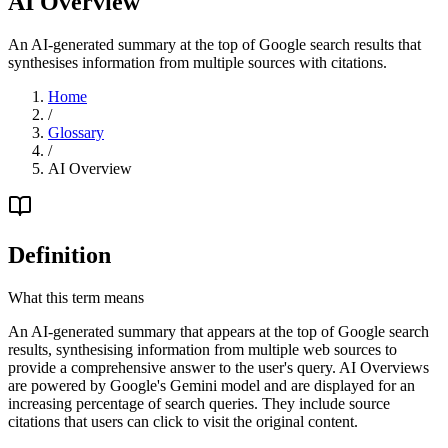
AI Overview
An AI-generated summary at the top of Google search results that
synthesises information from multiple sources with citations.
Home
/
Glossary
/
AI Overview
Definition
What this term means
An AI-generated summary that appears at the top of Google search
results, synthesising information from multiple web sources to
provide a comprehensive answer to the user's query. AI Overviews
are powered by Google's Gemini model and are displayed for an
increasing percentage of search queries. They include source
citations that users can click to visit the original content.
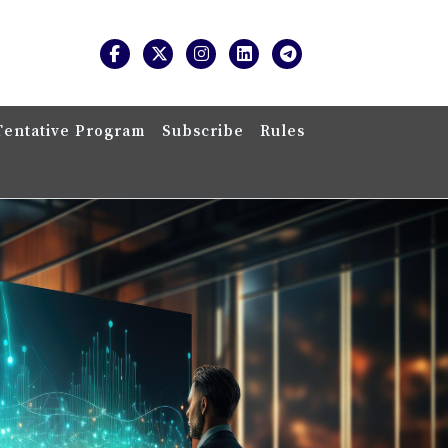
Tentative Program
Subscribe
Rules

==================================================

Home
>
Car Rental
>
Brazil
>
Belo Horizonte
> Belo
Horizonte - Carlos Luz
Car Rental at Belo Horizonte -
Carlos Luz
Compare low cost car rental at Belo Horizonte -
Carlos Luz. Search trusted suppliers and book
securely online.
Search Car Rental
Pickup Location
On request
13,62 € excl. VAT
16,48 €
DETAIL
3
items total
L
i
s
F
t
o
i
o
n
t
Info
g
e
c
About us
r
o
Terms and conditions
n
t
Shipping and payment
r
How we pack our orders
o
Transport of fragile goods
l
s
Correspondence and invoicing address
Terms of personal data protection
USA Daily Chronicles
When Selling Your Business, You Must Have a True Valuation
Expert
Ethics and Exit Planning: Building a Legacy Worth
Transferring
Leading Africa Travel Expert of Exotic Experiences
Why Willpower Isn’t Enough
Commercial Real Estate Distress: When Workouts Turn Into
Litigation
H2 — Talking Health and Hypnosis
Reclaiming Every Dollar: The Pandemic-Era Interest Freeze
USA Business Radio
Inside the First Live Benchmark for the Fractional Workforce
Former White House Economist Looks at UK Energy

==================================================

* **WORK TO BE COMPLETED**: Given the data above, transcribe exactly the lines from the one containing "Terms of personal data protection" down to the one containing "Former White House", and no others.

* **WRITTEN RESPONSE**:
Terms of personal data protection
USA Daily Chronicles
When Selling Your Business, You Must Have a True Valuation
Expert
Ethics and Exit Planning: Building a Legacy Worth
Transferring
Leading Africa Travel Expert of Exotic Experiences
Why Willpower Isn’t Enough
Commercial Real Estate Distress: When Workouts Turn Into
Litigation
H2 — Talking Health and Hypnosis
Reclaiming Every Dollar: The Pandemic-Era Interest Freeze
USA Business Radio
Inside the First Live Benchmark for the Fractional Workforce
Former White House Economist Looks at UK Energy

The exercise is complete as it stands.